MUT MUT MUT MUT MUT ... MUT Normal Normal Normal Normal Normal ....
The first line "#!Expression addNewNode=false" is required for VisANT to recognize the data type and the parameter addNewNode=false tells VisANT to abandon those genes that are not shown in the current network. This parameter is optional. A sample expression data with 22 mutation samples of p53 and 17 wild-type samples can be downloaded here. More information regarding expression data and corresponding visualization in VisANT can be found here.
Note: VisANT looks key work normal for the control, we use the MUT to indicate the mutated sample, but it can be anything because VisANT treats all non-normal columns as (disease) samples.
When the execution of NMEA is completed, the nodes in the modules will be colored according to their density scores. NMEA uses the same color map as expression data (shown below) and user can customize the color map by clicking it:
Note: Default values for alpha, beta are suggested. Iteration 2000 shall be fine for usually quick tests; and iteration 20000 is recommended to make sure the results are statistically significant
Note: when the number of component genes is small (say less than 15) for a given metanode, the results may biased and it is suggested to use bigger number for the iteration.
Note: the detail of algorithm for NMEA can be found here
Note: The color of the contribution is relative to the genes inside the targeted module, and is not comparable between modules.
In addition, a detailed report will also be generated and loaded into the browse.
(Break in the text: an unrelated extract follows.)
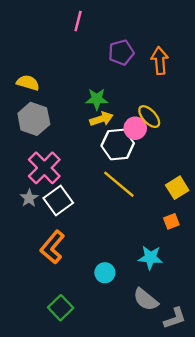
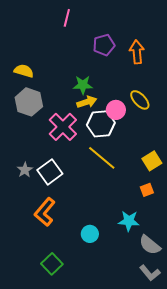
yellow ellipse: (149, 117) -> (140, 100), moved
pink cross: (44, 168) -> (63, 127), moved
gray semicircle: (146, 300) -> (150, 245), moved
gray L-shape: (175, 318) -> (150, 273), turned 70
Density scores for each gene are listed and bigger number indicates more contribution (darker green in above figure) to the overall enrichment of the corresponding network module:
The example shown in the above figure can be tried out using the step-by-step macros: NMEA for cell cycle pathway in P53 mutant data if VisANT is run as an applet, otherwise, the macro file can be downloaded here can then be opened by VisANT to carry out the macros. Each step is explained in detail in the comments, more information about the macros can be found here.